Suricata for Debian
-------------------

The engine is an Open Source Next Generation Intrusion Detection and
Prevention Tool, not intended to just replace or emulate the existing tools in
the industry, but to bring new ideas and technologies to the field.

To run the engine with default configuration on interface eth0 (in live mode),
run the following command (as root):
 suricata -c /etc/suricata/suricata.yaml -i eth0

To run in live NFQUEUE mode, use (as root):
 suricata -c /etc/suricata/suricata.yaml -q $QUEUE_ID

You can also run suricata on a PCAP file:
 suricata -c /etc/suricata/suricata.yaml -r file.pcap


Daemon system integration
-------------------------

The suricata daemon comes preconfigured to run as a system daemon with systemd.

You can start/stop the daemon with:
 % sudo systemctl start suricata.service
 % sudo systemctl stop suricata.service

You should copy /lib/systemd/system/suricata.service to
/etc/systemd/system/suricata.service and adapt the configuration to your needs.

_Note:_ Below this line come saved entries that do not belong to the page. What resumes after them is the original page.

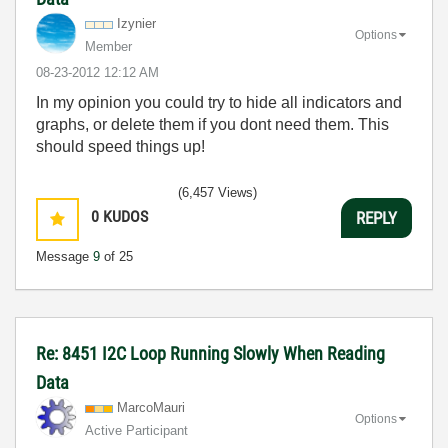
Izynier
Options
Member
‎08-23-2012
12:12 AM
In my opinion you could try to hide all indicators and
graphs, or delete them if you dont need them. This
should speed things up!
(6,457 Views)
0
KUDOS
REPLY
Message
9
of 25
Re: 8451 I2C Loop Running Slowly When Reading
Data
MarcoMauri
Options
Active Participant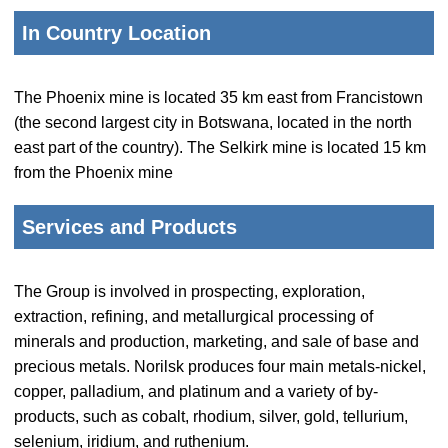
In Country Location
The Phoenix mine is located 35 km east from Francistown
(the second largest city in Botswana, located in the north
east part of the country). The Selkirk mine is located 15 km
from the Phoenix mine
Services and Products
The Group is involved in prospecting, exploration,
extraction, refining, and metallurgical processing of
minerals and production, marketing, and sale of base and
precious metals. Norilsk produces four main metals-nickel,
copper, palladium, and platinum and a variety of by-
products, such as cobalt, rhodium, silver, gold, tellurium,
selenium, iridium, and ruthenium.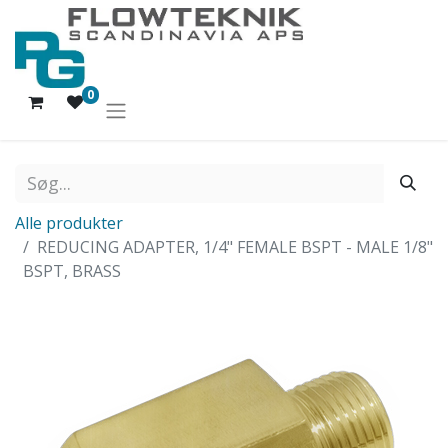
0
Alle produkter
REDUCING ADAPTER, 1/4" FEMALE BSPT - MALE 1/8"
BSPT, BRASS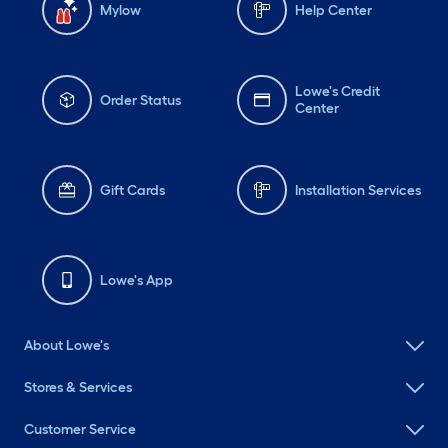
Mylow
Help Center
Lowe's Credit
Order Status
Center
Gift Cards
Installation Services
Lowe's App
About Lowe's
Stores & Services
Customer Service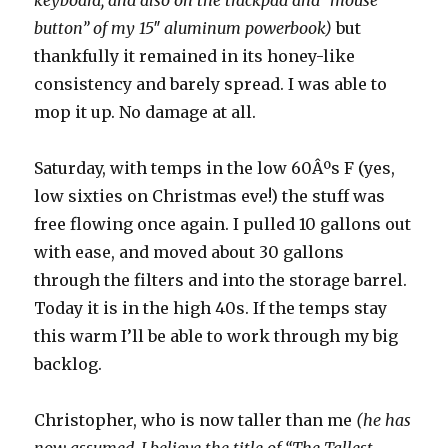
keyboard, and also on the trackpad and “mouse
button” of my 15″ aluminum powerbook)
but
thankfully it remained in its honey-like
consistency and barely spread. I was able to
mop it up. No damage at all.
Saturday, with temps in the low 60Âºs F (yes,
low sixties on Christmas eve!) the stuff was
free flowing once again. I pulled 10 gallons out
with ease, and moved about 30 gallons
through the filters and into the storage barrel.
Today it is in the high 40s. If the temps stay
this warm I’ll be able to work through my big
backlog.
Christopher, who is now taller than me
(he has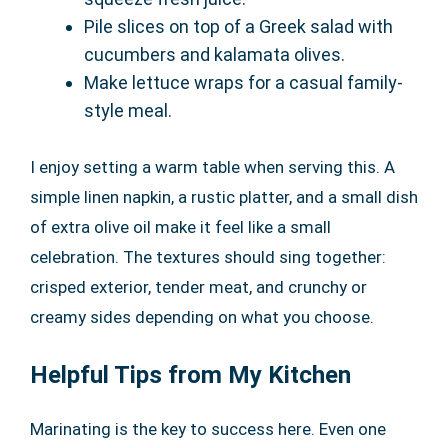
Pile slices on top of a Greek salad with
cucumbers and kalamata olives.
Make lettuce wraps for a casual family-
style meal.
I enjoy setting a warm table when serving this. A
simple linen napkin, a rustic platter, and a small dish
of extra olive oil make it feel like a small
celebration. The textures should sing together:
crisped exterior, tender meat, and crunchy or
creamy sides depending on what you choose.
Helpful Tips from My Kitchen
Marinating is the key to success here. Even one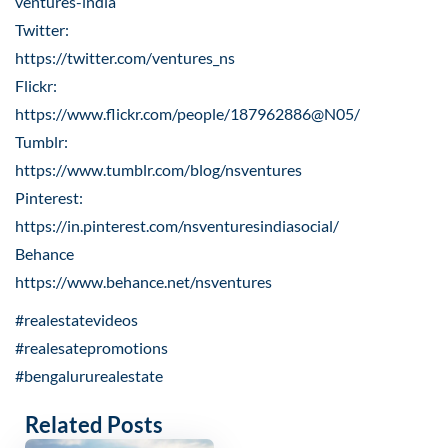
ventures-india
Twitter:
https://twitter.com/ventures_ns
Flickr:
https://www.flickr.com/people/187962886@N05/
Tumblr:
https://www.tumblr.com/blog/nsventures
Pinterest:
https://in.pinterest.com/nsventuresindiasocial/
Behance
https://www.behance.net/nsventures
#realestatevideos
#realesatepromotions
#bengalururealestate
Related Posts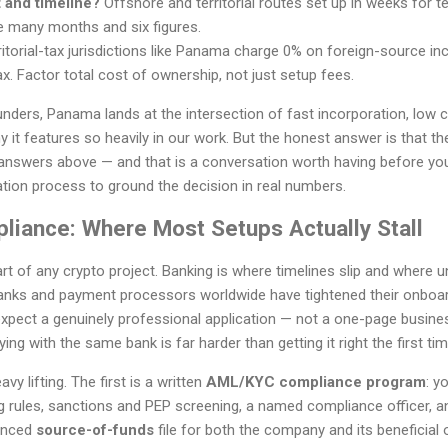
 and timeline?
Offshore and territorial routes set up in weeks for
e many months and six figures.
itorial-tax jurisdictions like Panama charge 0% on foreign-source inc
x. Factor total cost of ownership, not just setup fees.
nders, Panama lands at the intersection of fast incorporation, low 
it features so heavily in our work. But the honest answer is that the 
answers above — and that is a conversation worth having before yo
tion process to ground the decision in real numbers.
liance: Where Most Setups Actually Stall
art of any crypto project. Banking is where timelines slip and where
anks and payment processors worldwide have tightened their onboar
pect a genuinely professional application — not a one-page business
ing with the same bank is far harder than getting it right the first tim
 lifting. The first is a written
AML/KYC compliance program
: y
g rules, sanctions and PEP screening, a named compliance officer, an
denced
source-of-funds
file for both the company and its beneficial 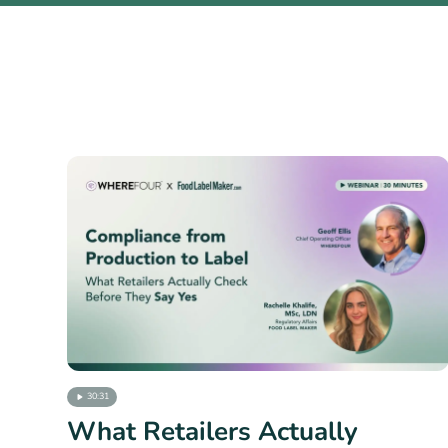
30:31
What Retailers Actually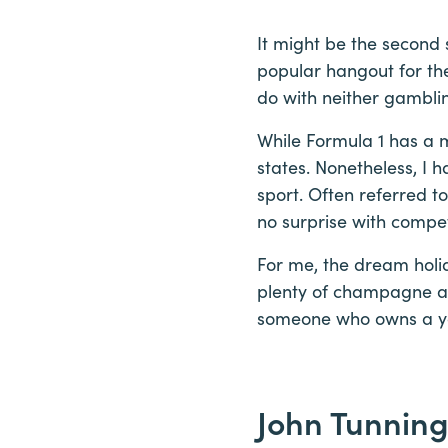
It might be the second 
popular hangout for th
do with neither gamblin
While Formula 1 has a m
states. Nonetheless, I h
sport. Often referred t
no surprise with compet
For me, the dream holid
plenty of champagne an
someone who owns a ya
John Tunning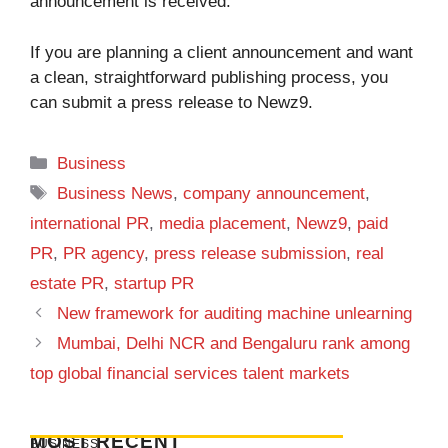
announcement is received.
If you are planning a client announcement and want
a clean, straightforward publishing process, you
can
submit a press release to Newz9
.
Categories
Business
Tags
Business News
,
company announcement
,
international PR
,
media placement
,
Newz9
,
paid
PR
,
PR agency
,
press release submission
,
real
estate PR
,
startup PR
New framework for auditing machine unlearning
Mumbai, Delhi NCR and Bengaluru rank among
top global financial services talent markets
MOST RECENT
BUSINESS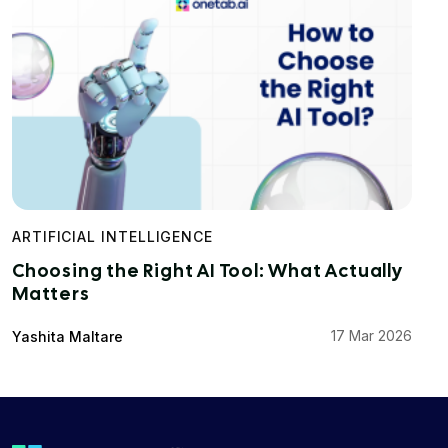
ARTIFICIAL INTELLIGENCE
Choosing the Right AI Tool: What Actually
Matters
17 Mar 2026
Yashita Maltare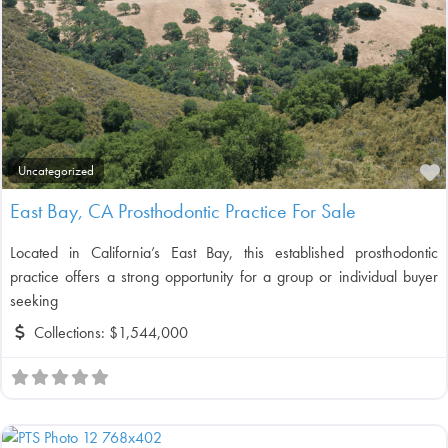
F
Uncategorized
East Bay, CA Prosthodontic Practice For Sale
Located in California’s East Bay, this established prosthodontic
practice offers a strong opportunity for a group or individual buyer
seeking
Collections:
$1,544,000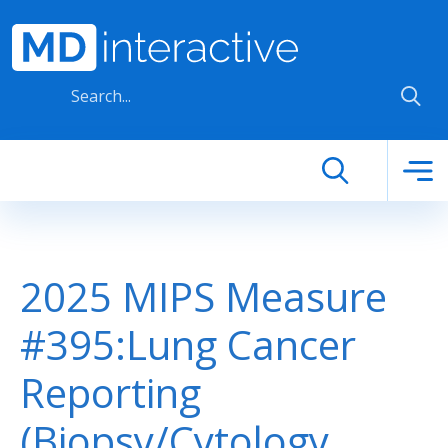
Skip to main content
2025 MIPS Measure
#395:Lung Cancer
Reporting
(Biopsy/Cytology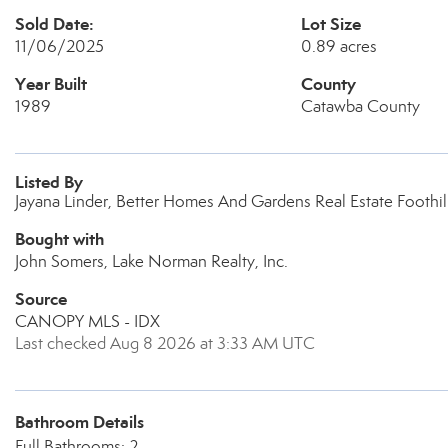
Sold Date:
Lot Size
11/06/2025
0.89 acres
Year Built
County
1989
Catawba County
Listed By
Jayana Linder, Better Homes And Gardens Real Estate Foothil
Bought with
John Somers, Lake Norman Realty, Inc.
Source
CANOPY MLS - IDX
Last checked Aug 8 2026 at 3:33 AM UTC
Bathroom Details
Full Bathrooms: 2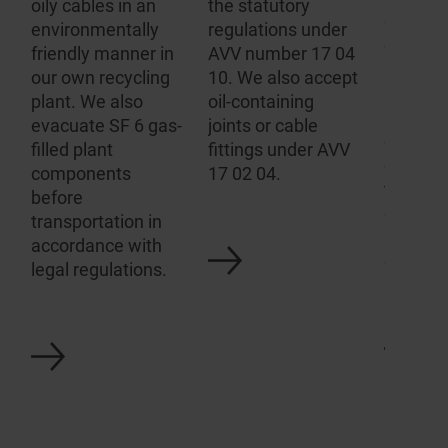
oily cables in an
the statutory
gas-fill
environ­mentally
regulations under
equipm
friendly manner in
AVV number 17 04
switchg
our own recycling
10. We also accept
have ou
plant. We also
oil-containing
analysi
evacuate SF 6 gas-
joints or cable
evacuat
filled plant
fittings under AVV
equipme
components
17 02 04.
the app
before
connect
transportation in
any SF6
accordance with
disposal
legal regulations.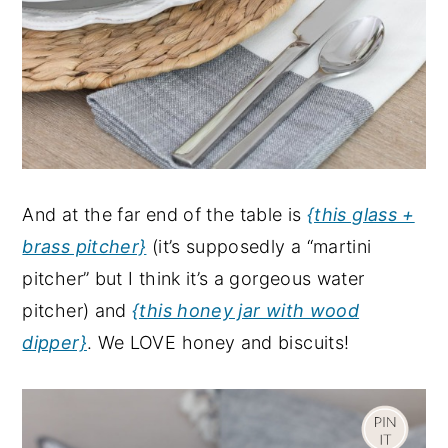
And at the far end of the table is
{this glass +
brass pitcher}
(it’s supposedly a “martini
pitcher” but I think it’s a gorgeous water
pitcher) and
{this honey jar with wood
dipper}
. We LOVE honey and biscuits!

The sysvinit script and related files (/etc/init.d/suricata and
/etc/default/suricata) will be eventually discarted at some point in the
future. The /etc/default/suricata file is ignored by the default
suricata.service file.

By now, there is no integration between suricata and libsystemd (so, options
like the watchdog are not supported).


Updating Rules
--------------

You should edit /etc/suricata/suricata.yaml and adjust it to fit your needs.
The recommended way to update rules is via suricata-update (also packaged in Debian).